Besides closed sales, do you know weekly how well you’re tracking towards making the month or quarter? What kind of predictive progress metrics do you track? Will it be a total surprise at the end of the quarter if you hit a wall and miss your number?
I’m a fan of tracking weekly or monthly pipeline progress metrics (how much was created, how much do we have, what is the quality of it?) If you understand your sales model metrics, you can tell weekly whether or not you’re likely to make or break the quarter.
Example
let’s say you’re a $30 million company that’s growing quickly. You have 50 quota-carrying sales reps. It’s January 2nd, with 12 weeks to go in the quarter that ends March 31. Your sales goal is $12 million, which is $2 million higher than you’ve ever hit before. You hope you can do it – but want to replace “‘hope” with metrics and progress reports so that you know immediately if you get off track and can course-correct quickly.
Here’s an example of calculating a meaningful weekly progress metric:
1) If the sales goal is $10 million in sales bookings this quarter…
2) And your close rate is 33% of open pipeline [assume this is blended between new customers acquired and upsell bookings of existing customers]…

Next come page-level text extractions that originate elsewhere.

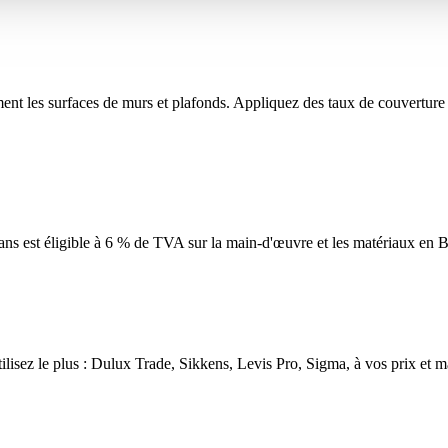
ent les surfaces de murs et plafonds. Appliquez des taux de couverture d
0 ans est éligible à 6 % de TVA sur la main-d'œuvre et les matériaux en B
ilisez le plus : Dulux Trade, Sikkens, Levis Pro, Sigma, à vos prix et 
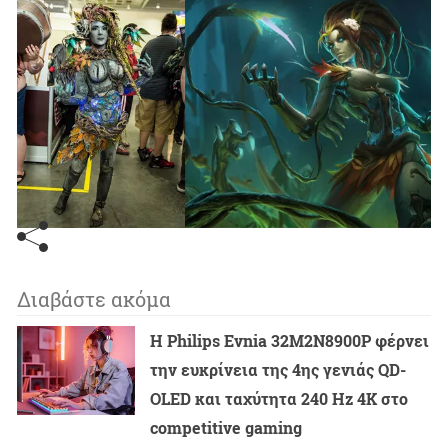
Διαβάστε ακόμα
Η Philips Evnia 32M2N8900P φέρνει
την ευκρίνεια της 4ης γενιάς QD-
OLED και ταχύτητα 240 Hz 4K στο
competitive gaming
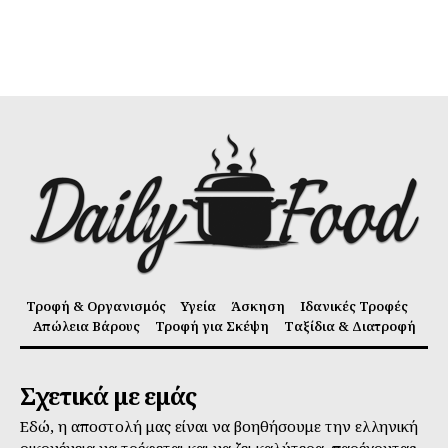
Τροφή & Οργανισμός
Υγεία
Άσκηση
Ιδανικές Τροφές
Απώλεια Βάρους
Τροφή για Σκέψη
Ταξίδια & Διατροφή
Σχετικά με εμάς
Εδώ, η αποστολή μας είναι να βοηθήσουμε την ελληνική
οικογένεια να τρέφεται και να ζει καλύτερα, παρέχοντας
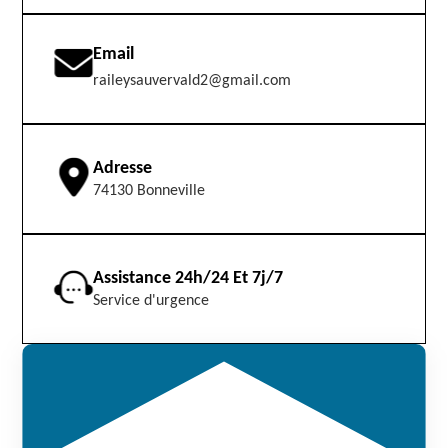
Email
raileysauvervald2@gmail.com
Adresse
74130 Bonneville
Assistance 24h/24 Et 7j/7
Service d'urgence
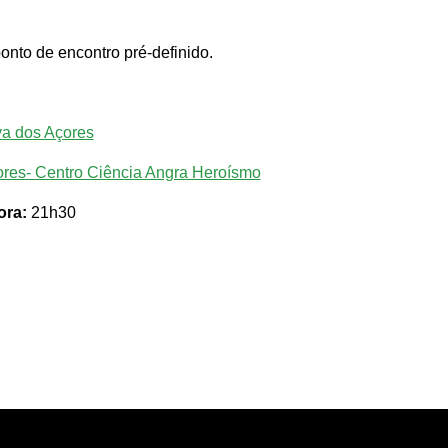
nto de encontro pré-definido.
va dos Açores
ores- Centro Ciência Angra Heroísmo
ora:
21h30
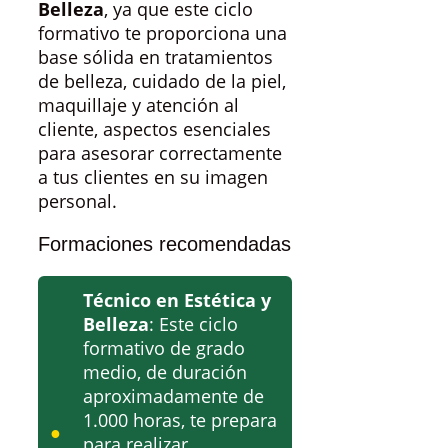
Belleza
, ya que este ciclo
formativo te proporciona una
base sólida en tratamientos
de belleza, cuidado de la piel,
maquillaje y atención al
cliente, aspectos esenciales
para asesorar correctamente
a tus clientes en su imagen
personal.
Formaciones recomendadas
Técnico en Estética y
Belleza
: Este ciclo
formativo de grado
medio, de duración
aproximadamente de
1.000 horas, te prepara
para realizar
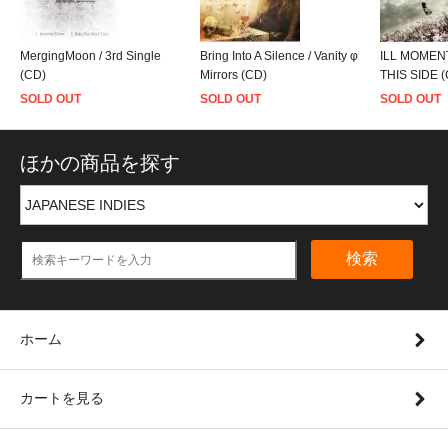
MergingMoon / 3rd Single
Bring Into A Silence / Vanity φ
ILL MOMENT
(CD)
Mirrors (CD)
THIS SIDE 
SOLD OUT
SOLD OUT
SOLD OUT
ほかの商品を探す
検索
ホーム
カートを見る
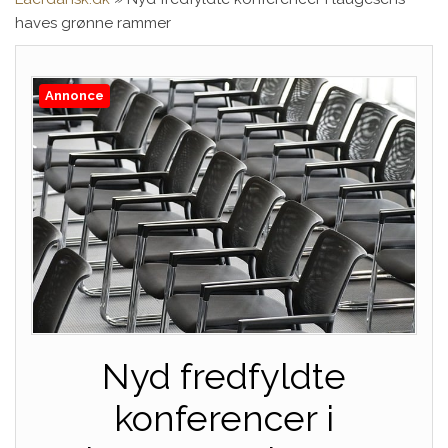
haves grønne rammer
Annonce
Nyd fredfyldte
konferencer i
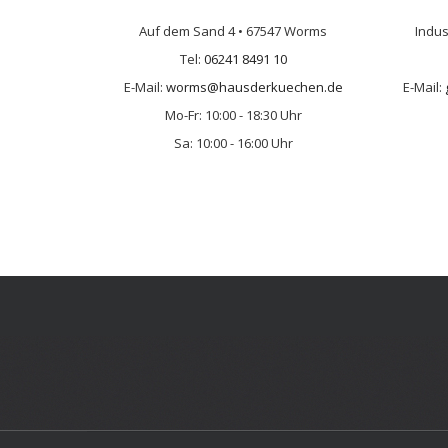
Auf dem Sand 4 • 67547 Worms
Indus
Tel:
06241 8491 10
E-Mail:
worms@hausderkuechen.de
E-Mail:
Mo-Fr: 10:00 - 18:30 Uhr
Sa: 10:00 - 16:00 Uhr
Allgemeines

3) Thus you need $30 million in pipeline about a ‘sales cycle length’ prior to the closing period. For simplicity, let’s assume your cycle is 30 days (don’t we all wish!) so we need $36 million in pipeline by March 1…

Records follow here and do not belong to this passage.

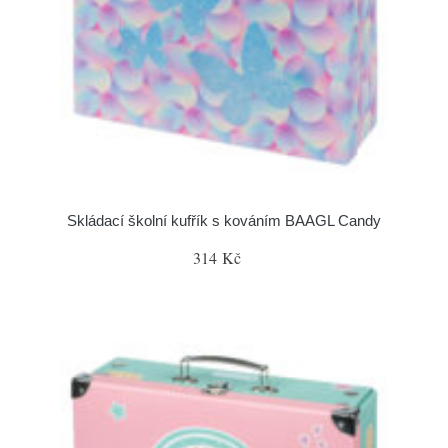
Skládací školní kufřík s kováním BAAGL Candy
314 Kč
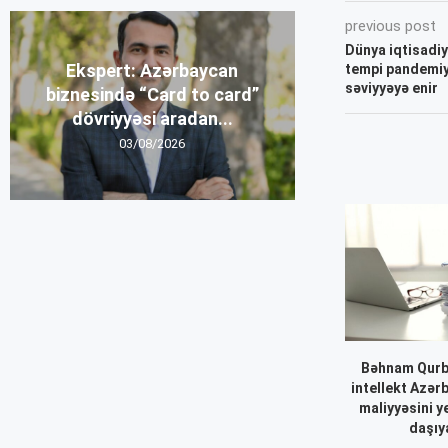
previous post
Dünya iqtisadiy
Ekspert: Azərbaycan
tempi pandemiy
səviyyəyə enir
biznesində “Card to card”
dövriyyəsi aradan...
03/08/2026
Bəhnam Qurb
intellekt Azər
maliyyəsini y
daşıya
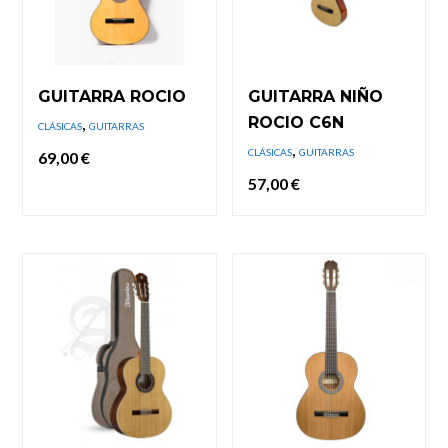
GUITARRA ROCIO
GUITARRA NIÑO
,
ROCIO C6N
CLÁSICAS
GUITARRAS
,
CLÁSICAS
GUITARRAS
69,00
€
57,00
€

4) Another assumption: today, as of January 2nd, you have $28 million in pipeline…
5) Which means that to have a total of $36 million in pipeline, your team needs another $8 million over 8 weeks (by March 1st, 30 days before the quarter close)…
6) Which is $1 million per week…
7) Divided across 50 sales reps, is $40,000 in new pipeline per week per sales rep. As long as the sales cycles are similar, it doesn’t matter whether it comes from marketing, inside sales teammates, channel partners or the moon.

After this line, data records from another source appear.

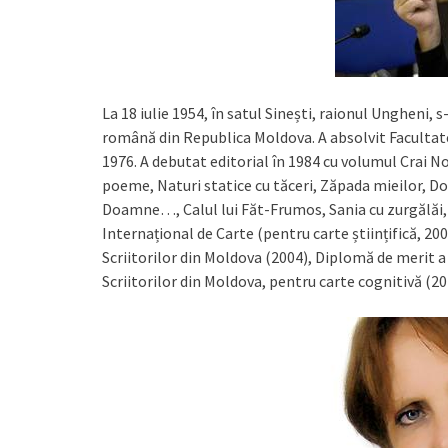
La 18 iulie 1954, în satul Sinești, raionul Ungheni, 
română din Republica Moldova. A absolvit Facultatea
1976. A debutat editorial în 1984 cu volumul Crai No
poeme, Naturi statice cu tăceri, Zăpada mieilor, Do
Doamne…, Calul lui Făt-Frumos, Sania cu zurgălăi, 
Internațional de Carte (pentru carte științifică, 20
Scriitorilor din Moldova (2004), Diplomă de merit a
Scriitorilor din Moldova, pentru carte cognitivă (20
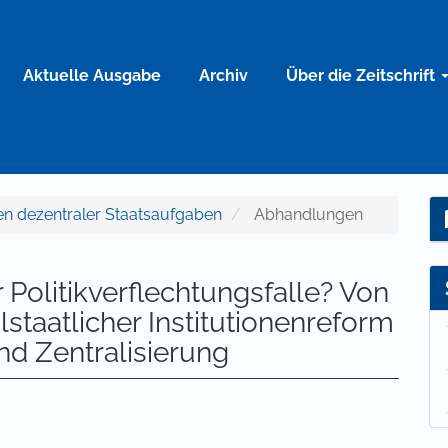
Aktuelle Ausgabe
Archiv
Über die Zeitschrift
men dezentraler Staatsaufgaben
Abhandlungen
 Politikverflechtungsfalle? Von
staatlicher Institutionenreform
d Zentralisierung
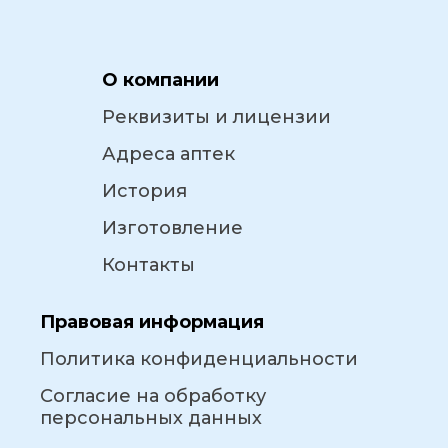
О компании
Реквизиты и лицензии
Адреса аптек
История
Изготовление
Контакты
Правовая информация
Политика конфиденциальности
Согласие на обработку
персональных данных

Resulting Weekly Progress Metric
Now you have weekly visibility into your progress towards the quarter. If the company doesn’t add $1 million in new pipeline per week overall, or each rep doesn’t get $40,000, alarm bells should start going off.
“Progress Metrics” vs. “Activity Metrics”
Pipeline created per week is just one example. You might need to measure pipeline upgraded past a certain stage, or only new customer pipeline, or…whatever is most relevant to your model. I would pay attention to activity metrics as well (number of ‘call-connects’, appointments, quotes…), but those kinds of metrics don’t tell you whether or not you are making progress to your goal this quarter. They can complement, but do not replace, progress metrics.
Increasing Visibility Even Further
The better you understand the cause-and-effects of your model and progress metrics, the earlier you can begin to forecast and deal with issues. For example, let’s say you know that 20 new inbound leads in one week reliably leads to 4 opportunities worth a total of $100,000 each in the following week, and then two closed opportunities 30 days later for a total of $50,000.
Now assume the leads drop by 50% one week. You should see only half as much pipeline ($50,000) the following week as you would normally get, and half as much in sales 30 days later ($25,000 instead of $50,000).
Of course, people aren’t static, and if leads drop one week then salespeople will try to find a way to make up the difference, but you understand my point. The further in advance you can forecast and identify blips in your growth, the more time you get to try to deal with them before the end of the quarter or year.